As much as I don't like the door knockers, I certainly don't want to be one of them in reverse.

Some of my great-aunt's associates are nuns, as was she. A nationally known educator, college president. They're (obviously) older ladies. 
They taught English to migrants, and other disadvantaged people. They've always been a part of our extended family 
as we got to know them since we were introduced when very young. I visit them now frequently, 
making sure they are OK. They have no families left, (their families are mostly "passed' now). We are all they have left. 
Nobody has ever tried to convert anybody. We've never discussed religion, ever. 
I know (from other sources) most of them are very very liberal. Kinda like the "nuns on the bus". 
I could care less. They are all just "extra aunties" to me.
Every religion is true one way or another. It is true when understood metaphorically. But when it gets stuck in its own metaphors, interpreting them as facts, then you are in trouble. - Joseph Campbell  Popcorn

Militant Atheist Commie Evolutionist 
Reply
#38
RE: Atheist Evangelism
(October 25, 2023 at 11:23 pm)Bucky Ball Wrote:
(October 25, 2023 at 6:28 pm)arewethereyet Wrote: I don't want laws based on religious teachings but I am not on a mission to deconvert people.  Some of my favorite people are religious.  A couple of them VERY religious.  We have either discussed our differences and come to a place where it doesn't matter or it's just not on the list of things to talk about.

As much as I don't like the door knockers, I certainly don't want to be one of them in reverse.

Some of my great-aunt's associates are nuns, as was she.
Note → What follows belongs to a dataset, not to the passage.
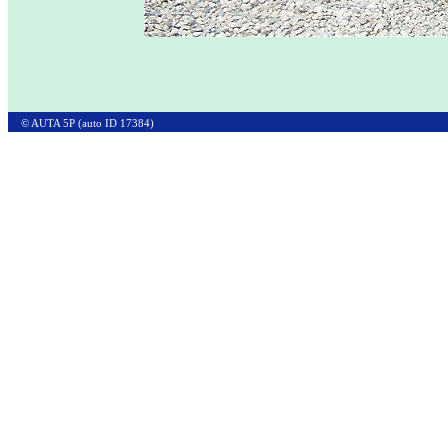
© AUTA 5P (auto ID 17384)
A nationally known educator, college president. They're (obviously) older ladies. 
They taught English to migrants, and other disadvantaged people. They've always been a part of our extended family 
as we got to know them since we were introduced when very young. I visit them now frequently, 
making sure they are OK. They have no families left, (their families are mostly "passed' now). We are all they have left. 
Nobody has ever tried to convert anybody. We've never discussed religion, ever. 
I know (from other sources) most of them are very very liberal. Kinda like the "nuns on the bus". 
I could care less. They are all just "extra aunties" to me.

I have two favorite teachers from high school and one was Sr. Mary Claire.  She was also assistant principal and instrumental in starting the school.  I get it.
[Image: MmQV79M.png]  
                                      
Reply
#39
RE: Atheist Evangelism
Nice people can be religious, and religious people can be nice.
But that just helps religion become more acceptable in society and spreads it more. Nice people can cause harm inadvertently by making a nasty ideology more acceptable.
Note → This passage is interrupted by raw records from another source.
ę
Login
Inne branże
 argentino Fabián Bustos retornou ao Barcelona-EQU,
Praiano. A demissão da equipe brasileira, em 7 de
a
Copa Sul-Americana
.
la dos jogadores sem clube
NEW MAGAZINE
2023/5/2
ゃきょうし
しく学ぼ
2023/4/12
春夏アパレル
At root, all religious ideology is dangerous because all contain false and immoral teachings that inevitably lead to suffering or loss. The damage religion causes is huge, and it hinders progress enormously.
Reply
#40
RE: Atheist Evangelism
(October 26, 2023 at 2:37 am)FrustratedFool Wrote: Nice people can be religious, and religious people can be nice.
But that just helps religion become more acceptable in society and spreads it more.  Nice people can cause harm inadvertently by making a nasty ideology more acceptable.
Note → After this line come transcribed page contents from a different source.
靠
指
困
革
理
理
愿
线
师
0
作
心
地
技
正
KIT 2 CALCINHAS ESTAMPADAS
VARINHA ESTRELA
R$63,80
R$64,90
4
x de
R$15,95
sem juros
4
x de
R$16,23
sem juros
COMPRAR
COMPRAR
At root, all religious ideology is dangerous because all contain false and immoral teachings that inevitably lead to suffering or loss.  The damage religion causes is huge, and it hinders progress enormously.

Nah, this is too much of a sweeping statement and just encourages unwarranted bigotry against religious people. Not all religions require that they contain immoral teachings or false teachings for that matter. And false teachings aren't innately dangerous, they're just false. And religion isn't compelled to impede progress.

And even within one religion, there are many branches and different schools of thought and philosophy. They're not all equally wrong or immoral or dangerous (if at all).